In my code I default to using ArrayList for all Lists, HashMap for all maps, HashSet for all sets.
From a practical standpoint how much am I losing in flexibility, scalability, readability and performance by choosing the wrong implementation? When does it make sense to spend time to decide to use one rather than another?
I certainly see a very clear cut case for why someone would use a LinkedList instead of an ArrayList given certain circumstances. When does someone feel that it is critical they use a HashMap rather than a TreeMap or a HashTable? What about Sets?
Questions:
I've read through:
I found this question to be related from a theoretical point of view, but I'm more interested in a real world, down in the trenches answer.
This is a very general question, but i´ll throw in a couple of thougts.
If you are programming oriented to interfaces, then flexibility wont take a great hit. For example
void foo(List<E> list);
The cost of choosing poorly could be seen in performance penalties. For example, choosing a LinkedList when direct access (as in ArrayList) is what you are looking for.

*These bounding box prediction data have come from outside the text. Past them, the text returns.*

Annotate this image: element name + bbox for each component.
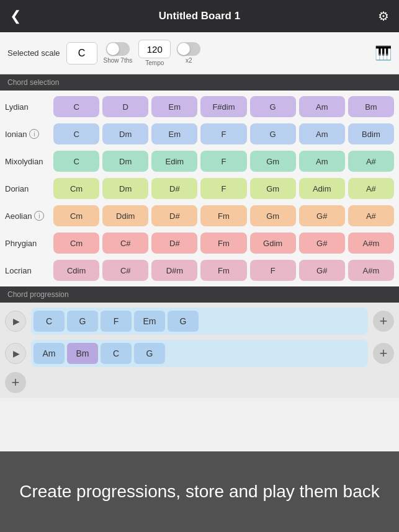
chord-btn-dorian-3[interactable]: F — [200, 178, 246, 199]
row-label-mixolydian: Mixolydian — [5, 157, 53, 166]
chord-btn-mixolydian-1[interactable]: Dm — [102, 151, 148, 172]
chord-btn-ionian-3[interactable]: F — [200, 123, 246, 144]
x2-group: x2 — [177, 42, 200, 64]
back-button[interactable]: ❮ — [10, 8, 29, 24]
chord-btn-lydian-0[interactable]: C — [53, 96, 99, 117]
chord-btn-locrian-0[interactable]: Cdim — [53, 260, 99, 281]
chord-btn-aeolian-4[interactable]: Gm — [250, 205, 296, 226]
chord-btn-ionian-6[interactable]: Bdim — [348, 123, 394, 144]
chords-container-aeolian: CmDdimD#FmGmG#A# — [53, 205, 394, 226]
prog-chord-1-1[interactable]: Bm — [67, 343, 98, 364]
tempo-label: Tempo — [145, 60, 164, 66]
chord-row-lydian: LydianCDEmF#dimGAmBm — [5, 93, 394, 120]
row-label-aeolian: Aeoliani — [5, 211, 53, 221]
prog-chord-1-2[interactable]: C — [101, 343, 132, 364]
tempo-input[interactable]: 120 — [138, 40, 171, 58]
chord-row-mixolydian: MixolydianCDmEdimFGmAmA# — [5, 148, 394, 175]
chord-btn-aeolian-3[interactable]: Fm — [200, 205, 246, 226]
chord-progression-label: Chord progression — [7, 290, 69, 299]
chord-btn-lydian-5[interactable]: Am — [299, 96, 345, 117]
chord-row-locrian: LocrianCdimC#D#mFmFG#A#m — [5, 257, 394, 284]
chord-btn-lydian-1[interactable]: D — [102, 96, 148, 117]
chords-container-phrygian: CmC#D#FmGdimG#A#m — [53, 233, 394, 254]
chords-container-lydian: CDEmF#dimGAmBm — [53, 96, 394, 117]
chord-btn-dorian-5[interactable]: Adim — [299, 178, 345, 199]
chord-btn-aeolian-0[interactable]: Cm — [53, 205, 99, 226]
chord-btn-lydian-3[interactable]: F#dim — [200, 96, 246, 117]
chord-btn-locrian-5[interactable]: G# — [299, 260, 345, 281]
chord-btn-mixolydian-6[interactable]: A# — [348, 151, 394, 172]
chord-btn-ionian-2[interactable]: Em — [151, 123, 197, 144]
chord-btn-locrian-4[interactable]: F — [250, 260, 296, 281]
chord-btn-locrian-3[interactable]: Fm — [200, 260, 246, 281]
add-chord-button-0[interactable]: + — [373, 311, 394, 332]
chord-btn-lydian-6[interactable]: Bm — [348, 96, 394, 117]
chord-btn-locrian-1[interactable]: C# — [102, 260, 148, 281]
prog-chord-1-0[interactable]: Am — [34, 343, 65, 364]
chord-btn-ionian-4[interactable]: G — [250, 123, 296, 144]
info-icon-aeolian[interactable]: i — [34, 211, 44, 221]
x2-toggle[interactable] — [177, 42, 200, 56]
prog-chord-0-3[interactable]: Em — [134, 311, 165, 332]
chord-btn-ionian-1[interactable]: Dm — [102, 123, 148, 144]
app-header: ❮ Untitled Board 1 ⚙ — [0, 0, 399, 32]
chord-btn-mixolydian-3[interactable]: F — [200, 151, 246, 172]
chord-btn-mixolydian-4[interactable]: Gm — [250, 151, 296, 172]
prog-chord-1-3[interactable]: G — [134, 343, 165, 364]
chord-btn-phrygian-1[interactable]: C# — [102, 233, 148, 254]
show7ths-label: Show 7ths — [104, 57, 133, 64]
chord-btn-locrian-6[interactable]: A#m — [348, 260, 394, 281]
chord-row-ionian: IonianiCDmEmFGAmBdim — [5, 120, 394, 148]
chord-btn-lydian-2[interactable]: Em — [151, 96, 197, 117]
chord-row-dorian: DorianCmDmD#FGmAdimA# — [5, 175, 394, 202]
piano-button[interactable]: 🎹 — [375, 45, 392, 61]
chord-btn-phrygian-4[interactable]: Gdim — [250, 233, 296, 254]
chord-btn-ionian-5[interactable]: Am — [299, 123, 345, 144]
chord-btn-dorian-6[interactable]: A# — [348, 178, 394, 199]
play-button-1[interactable]: ▶ — [5, 343, 26, 364]
chord-btn-aeolian-2[interactable]: D# — [151, 205, 197, 226]
chord-btn-ionian-0[interactable]: C — [53, 123, 99, 144]
info-icon-ionian[interactable]: i — [29, 129, 39, 139]
row-label-dorian: Dorian — [5, 184, 53, 193]
selected-scale-label: Selected scale — [7, 48, 60, 58]
chord-btn-phrygian-3[interactable]: Fm — [200, 233, 246, 254]
chord-btn-phrygian-5[interactable]: G# — [299, 233, 345, 254]
chord-btn-mixolydian-5[interactable]: Am — [299, 151, 345, 172]
prog-chord-0-1[interactable]: G — [67, 311, 98, 332]
chord-btn-phrygian-2[interactable]: D# — [151, 233, 197, 254]
progression-chords-1: AmBmCG — [31, 340, 368, 367]
chord-btn-aeolian-1[interactable]: Ddim — [102, 205, 148, 226]
chord-selection-header: Chord selection — [0, 74, 399, 91]
chord-btn-dorian-2[interactable]: D# — [151, 178, 197, 199]
settings-button[interactable]: ⚙ — [370, 9, 389, 24]
tempo-group: 120 Tempo — [138, 40, 171, 66]
chord-btn-locrian-2[interactable]: D#m — [151, 260, 197, 281]
chord-btn-dorian-4[interactable]: Gm — [250, 178, 296, 199]
x2-label: x2 — [186, 57, 192, 64]
progression-row-0: ▶CGFEmG+ — [5, 308, 394, 335]
toggle-knob — [107, 43, 119, 55]
chord-btn-aeolian-5[interactable]: G# — [299, 205, 345, 226]
chord-btn-dorian-1[interactable]: Dm — [102, 178, 148, 199]
play-button-0[interactable]: ▶ — [5, 311, 26, 332]
chord-btn-lydian-4[interactable]: G — [250, 96, 296, 117]
row-label-lydian: Lydian — [5, 102, 53, 112]
row-label-phrygian: Phrygian — [5, 239, 53, 248]
scale-input[interactable]: C — [66, 42, 97, 64]
add-progression-row-button[interactable]: + — [5, 372, 26, 393]
chord-btn-mixolydian-2[interactable]: Edim — [151, 151, 197, 172]
prog-chord-0-4[interactable]: G — [168, 311, 199, 332]
show7ths-toggle[interactable] — [106, 42, 130, 56]
prog-chord-0-2[interactable]: F — [101, 311, 132, 332]
page-title: Untitled Board 1 — [159, 10, 240, 22]
chord-btn-dorian-0[interactable]: Cm — [53, 178, 99, 199]
chords-container-dorian: CmDmD#FGmAdimA# — [53, 178, 394, 199]
chord-btn-phrygian-0[interactable]: Cm — [53, 233, 99, 254]
add-chord-button-1[interactable]: + — [373, 343, 394, 364]
chord-btn-mixolydian-0[interactable]: C — [53, 151, 99, 172]
chord-btn-phrygian-6[interactable]: A#m — [348, 233, 394, 254]
prog-chord-0-0[interactable]: C — [34, 311, 65, 332]
chords-container-ionian: CDmEmFGAmBdim — [53, 123, 394, 144]
chord-btn-aeolian-6[interactable]: A# — [348, 205, 394, 226]
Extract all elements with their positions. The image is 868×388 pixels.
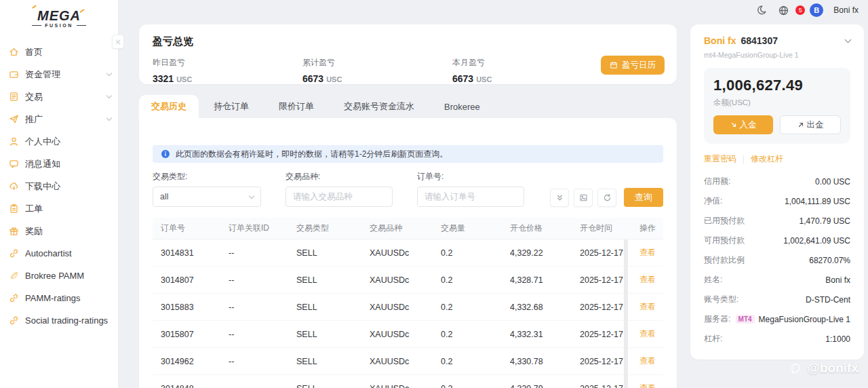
- table-row: 3014831 -- SELL XAUUSDc 0.2 4,329.22 202…: [153, 239, 663, 267]
- sidebar: MEGA FUSION 首页 资金管理 交易 推广: [0, 0, 119, 388]
- chevron-down-icon: [106, 71, 112, 76]
- expand-filters-button[interactable]: [550, 189, 569, 207]
- detail-used-margin: 已用预付款 1,470.79 USC: [704, 211, 850, 231]
- account-number: 6841307: [741, 35, 778, 46]
- watermark-handle: @bonifx: [807, 361, 859, 376]
- chevron-down-icon: [249, 193, 254, 198]
- symbol-input[interactable]: [285, 187, 393, 207]
- withdraw-button[interactable]: 出金: [780, 115, 841, 134]
- sidebar-item-funds[interactable]: 资金管理: [0, 63, 118, 85]
- chevron-down-icon: [106, 93, 112, 98]
- view-order-link[interactable]: 查看: [630, 355, 664, 367]
- stat-month-pnl: 本月盈亏 6673USC: [452, 57, 602, 84]
- avatar[interactable]: B: [810, 3, 823, 17]
- info-icon: [161, 149, 170, 159]
- stat-total-pnl: 累计盈亏 6673USC: [302, 57, 452, 84]
- reward-icon: [9, 226, 19, 236]
- chevron-down-icon: [106, 115, 112, 121]
- sidebar-item-label: Social trading-ratings: [25, 315, 111, 326]
- detail-equity: 净值: 1,004,111.89 USC: [704, 191, 850, 211]
- user-name[interactable]: Boni fx: [833, 5, 859, 15]
- balance-card: 1,006,627.49 余额(USC) 入金 出金: [704, 68, 850, 144]
- filter-bar: 交易类型: all 交易品种: 订单号:: [153, 171, 663, 207]
- view-order-link[interactable]: 查看: [630, 301, 664, 313]
- detail-leverage: 杠杆: 1:1000: [704, 329, 850, 349]
- tab-brokeree[interactable]: Brokeree: [429, 95, 495, 118]
- tab-trade-history[interactable]: 交易历史: [139, 95, 199, 118]
- mail-badge: 5: [795, 5, 805, 15]
- sidebar-item-tickets[interactable]: 工单: [0, 197, 118, 220]
- sidebar-item-label: 消息通知: [25, 158, 111, 170]
- sidebar-item-trade[interactable]: 交易: [0, 85, 118, 108]
- language-globe-icon[interactable]: [778, 5, 789, 16]
- page-title: 盈亏总览: [153, 35, 663, 48]
- watermark: @bonifx: [790, 361, 859, 376]
- sidebar-item-brokree-pamm[interactable]: Brokree PAMM: [0, 265, 118, 287]
- account-header[interactable]: Boni fx 6841307: [704, 35, 850, 46]
- trade-history-panel: 此页面的数据会有稍许延时，即时的数据，请稍等1-2分钟后刷新页面查询。 交易类型…: [139, 118, 677, 388]
- view-order-link[interactable]: 查看: [630, 328, 664, 340]
- sidebar-item-social-trading-ratings[interactable]: Social trading-ratings: [0, 309, 118, 332]
- pnl-calendar-button[interactable]: 盈亏日历: [601, 56, 665, 75]
- orders-table: 订单号 订单关联ID 交易类型 交易品种 交易量 开仓价格 开仓时间 操作 30…: [153, 218, 663, 388]
- logo-spark-icon: [32, 5, 37, 9]
- sidebar-item-label: 资金管理: [25, 69, 101, 81]
- table-row: 3014962 -- SELL XAUUSDc 0.2 4,330.78 202…: [153, 348, 663, 375]
- export-icon[interactable]: [574, 189, 593, 207]
- trade-type-select[interactable]: all: [153, 187, 261, 207]
- change-leverage-link[interactable]: 修改杠杆: [751, 153, 783, 165]
- sidebar-item-label: PAMM-ratings: [25, 293, 111, 303]
- message-icon: [9, 159, 19, 169]
- order-number-input[interactable]: [417, 187, 524, 207]
- sidebar-item-label: 交易: [25, 91, 101, 103]
- chevron-down-icon: [845, 37, 852, 43]
- refresh-icon[interactable]: [597, 189, 616, 207]
- view-order-link[interactable]: 查看: [630, 383, 664, 388]
- sidebar-item-autochartist[interactable]: Autochartist: [0, 242, 118, 265]
- sidebar-item-home[interactable]: 首页: [0, 41, 118, 63]
- balance-value: 1,006,627.49: [713, 77, 841, 94]
- sidebar-item-label: Autochartist: [25, 248, 111, 258]
- query-button[interactable]: 查询: [624, 188, 663, 207]
- main-content: 盈亏总览 昨日盈亏 3321USC 累计盈亏 6673USC 本月盈亏 6673…: [139, 24, 677, 388]
- filter-order-number: 订单号:: [417, 171, 524, 207]
- sidebar-item-label: 推广: [25, 113, 101, 125]
- sidebar-item-pamm-ratings[interactable]: PAMM-ratings: [0, 287, 118, 309]
- detail-free-margin: 可用预付款 1,002,641.09 USC: [704, 231, 850, 250]
- sidebar-item-label: 奖励: [25, 225, 111, 237]
- filter-label: 交易类型:: [153, 171, 261, 182]
- sidebar-item-messages[interactable]: 消息通知: [0, 153, 118, 175]
- select-value: all: [160, 192, 169, 201]
- view-order-link[interactable]: 查看: [630, 274, 664, 286]
- topbar: 5 B Boni fx: [119, 0, 868, 20]
- link-icon: [9, 293, 19, 303]
- sidebar-menu: 首页 资金管理 交易 推广 个人中心 消息通知 下载中心: [0, 41, 118, 332]
- table-header-row: 订单号 订单关联ID 交易类型 交易品种 交易量 开仓价格 开仓时间 操作: [153, 218, 663, 239]
- sidebar-item-rewards[interactable]: 奖励: [0, 220, 118, 242]
- logo-text-bottom: FUSION: [32, 23, 85, 28]
- logo-line: [77, 25, 86, 26]
- withdraw-arrow-icon: [797, 121, 804, 128]
- sidebar-item-profile[interactable]: 个人中心: [0, 130, 118, 153]
- tab-limit-orders[interactable]: 限价订单: [264, 95, 329, 118]
- sidebar-item-promotion[interactable]: 推广: [0, 108, 118, 130]
- filter-symbol: 交易品种:: [285, 171, 393, 207]
- dark-mode-icon[interactable]: [756, 5, 768, 16]
- delay-notice-banner: 此页面的数据会有稍许延时，即时的数据，请稍等1-2分钟后刷新页面查询。: [153, 145, 663, 163]
- calendar-icon: [610, 61, 618, 69]
- tab-account-flow[interactable]: 交易账号资金流水: [329, 95, 429, 118]
- sidebar-collapse-button[interactable]: [112, 35, 124, 49]
- account-details: 信用额: 0.00 USC 净值: 1,004,111.89 USC 已用预付款…: [704, 172, 850, 349]
- tab-open-orders[interactable]: 持仓订单: [199, 95, 264, 118]
- table-row: 3015807 -- SELL XAUUSDc 0.2 4,332.31 202…: [153, 321, 663, 348]
- table-row: 3014807 -- SELL XAUUSDc 0.2 4,328.71 202…: [153, 267, 663, 294]
- mt4-badge: MT4: [736, 315, 755, 324]
- deposit-button[interactable]: 入金: [713, 115, 773, 134]
- detail-account-type: 账号类型: D-STD-Cent: [704, 290, 850, 309]
- deposit-arrow-icon: [730, 121, 737, 128]
- view-order-link[interactable]: 查看: [630, 247, 664, 258]
- app-logo: MEGA FUSION: [0, 0, 118, 31]
- table-scrollbar[interactable]: [624, 239, 628, 388]
- reset-password-link[interactable]: 重置密码: [704, 153, 736, 165]
- sidebar-item-downloads[interactable]: 下载中心: [0, 175, 118, 197]
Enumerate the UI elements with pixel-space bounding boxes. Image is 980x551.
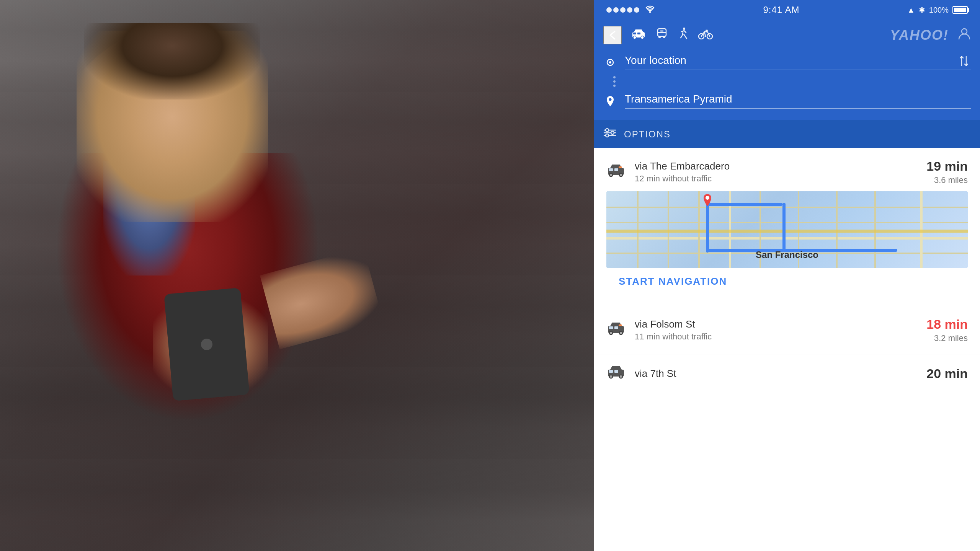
svg-point-9 [663,36,665,38]
wifi-icon [645,5,655,15]
svg-rect-44 [614,370,618,373]
route-1-time: 19 min [926,159,968,174]
route-2-car-icon [606,321,626,339]
route-item[interactable]: via The Embarcadero 12 min without traff… [594,148,980,306]
svg-rect-43 [609,370,613,373]
signal-dot-1 [606,7,612,13]
svg-point-15 [962,29,967,34]
svg-point-8 [658,36,661,38]
svg-point-23 [611,131,614,134]
route-1-distance: 3.6 miles [926,175,968,185]
svg-rect-27 [614,168,618,171]
route-3-header: via 7th St 20 min [606,365,968,382]
swap-directions-button[interactable] [957,54,971,70]
drive-mode-button[interactable] [631,28,646,42]
svg-point-0 [649,11,651,13]
map-city-label: San Francisco [756,249,818,260]
start-navigation-button[interactable]: START NAVIGATION [606,268,968,295]
svg-point-33 [706,196,709,200]
location-area: Your location [594,51,980,120]
status-bar-left [606,5,655,15]
signal-dot-5 [634,7,639,13]
svg-point-18 [609,98,612,101]
svg-rect-36 [614,326,618,329]
route-3-car-icon [606,365,626,382]
battery-percent: 100% [929,6,949,15]
svg-rect-11 [660,30,663,32]
svg-rect-32 [619,166,622,168]
yahoo-logo: YAHOO! [890,27,949,43]
photo-background [0,0,597,551]
status-time: 9:41 AM [763,5,799,15]
route-1-via: via The Embarcadero [635,160,917,172]
route-2-distance: 3.2 miles [926,333,968,343]
svg-point-48 [620,375,622,378]
route-2-header: via Folsom St 11 min without traffic 18 … [606,317,968,343]
options-label: OPTIONS [624,129,671,140]
svg-point-4 [633,36,636,39]
signal-dot-2 [613,7,619,13]
start-nav-label: START NAVIGATION [619,276,727,287]
route-2-via: via Folsom St [635,318,917,330]
origin-row: Your location [603,51,971,74]
svg-rect-35 [609,326,613,329]
route-item[interactable]: via 7th St 20 min [594,354,980,393]
svg-point-5 [641,36,644,39]
signal-dot-3 [620,7,626,13]
route-2-subtext: 11 min without traffic [635,332,917,342]
bike-mode-button[interactable] [698,28,713,42]
route-line-v2 [782,203,786,252]
battery-icon [952,6,968,14]
svg-point-40 [620,332,622,334]
battery-fill [954,8,966,12]
transit-mode-button[interactable] [655,27,668,43]
highway-road [606,230,968,233]
origin-dot-icon [603,59,617,66]
routes-area: via The Embarcadero 12 min without traff… [594,148,980,551]
svg-point-29 [610,174,612,176]
svg-point-38 [610,332,612,334]
status-bar-right: ▲ ✱ 100% [907,5,968,15]
destination-map-pin [702,193,713,209]
map-road [606,207,968,208]
svg-rect-41 [619,324,622,326]
route-item[interactable]: via Folsom St 11 min without traffic 18 … [594,306,980,354]
route-1-car-icon [606,163,626,181]
profile-button[interactable] [958,27,971,43]
route-1-header: via The Embarcadero 12 min without traff… [606,159,968,185]
signal-dot-4 [627,7,632,13]
route-3-via: via 7th St [635,368,917,380]
map-road [606,222,968,223]
route-1-info: via The Embarcadero 12 min without traff… [635,160,917,184]
svg-point-12 [683,28,685,30]
destination-pin-icon [603,95,617,107]
nav-header: YAHOO! [594,20,980,51]
options-bar[interactable]: OPTIONS [594,120,980,148]
route-1-subtext: 12 min without traffic [635,174,917,184]
destination-row: Transamerica Pyramid [603,89,971,112]
back-button[interactable] [603,26,622,44]
svg-point-24 [606,134,609,137]
route-3-info: via 7th St [635,368,917,380]
status-bar: 9:41 AM ▲ ✱ 100% [594,0,980,20]
connector-dots [603,75,971,88]
svg-rect-26 [609,168,613,171]
route-2-time: 18 min [926,317,968,332]
svg-rect-2 [633,33,636,34]
bluetooth-icon: ✱ [919,5,925,15]
svg-point-31 [620,174,622,176]
options-icon [603,127,616,141]
map-road [606,237,968,240]
route-3-time: 20 min [926,366,968,381]
route-2-info: via Folsom St 11 min without traffic [635,318,917,342]
phone-panel: 9:41 AM ▲ ✱ 100% [594,0,980,551]
destination-input[interactable]: Transamerica Pyramid [625,93,971,109]
origin-input[interactable]: Your location [625,54,971,70]
signal-indicator [606,7,639,13]
svg-point-17 [609,61,611,64]
walk-mode-button[interactable] [678,27,689,43]
route-1-map[interactable]: San Francisco [606,191,968,268]
location-arrow-icon: ▲ [907,6,915,15]
svg-point-22 [606,129,609,132]
svg-point-46 [610,375,612,378]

Sets have a similiar issue. If you want to keep sorted collections with no duplicates, a SortedSet would be a wiser choice over a HashSet. In the latter one, you´d have to sort the entire Set manually (this is, a call to Collections.sort())
<EDIT>
As for maps, there are a lot of different implementations. Each one has a different purpose. For example, there´s SortedMap, analog to SortedSet. Then, there´s WeakHashMap, that doesn´t work like a HashMap, in the sense that keys can be removed by the garbage collector. As you can imagine, the choice between a HashMap and a WeakHashMap is not trivial. As always, depends on what you want to implement with them.
</EDIT>
Regarding the story, in my current project, we replaced a HashSet with a SortedSet because performance was being affected. DataCenter didn´t caught fire though.
My two cents.
So long as you follow the good OO practice of depending on an abstract type, what does it matter?
If for example you find you've used the wrong Map
you simply change the implementation you are using and because all of your dependencies are on Map
everything works as before just with the different performance characteristics.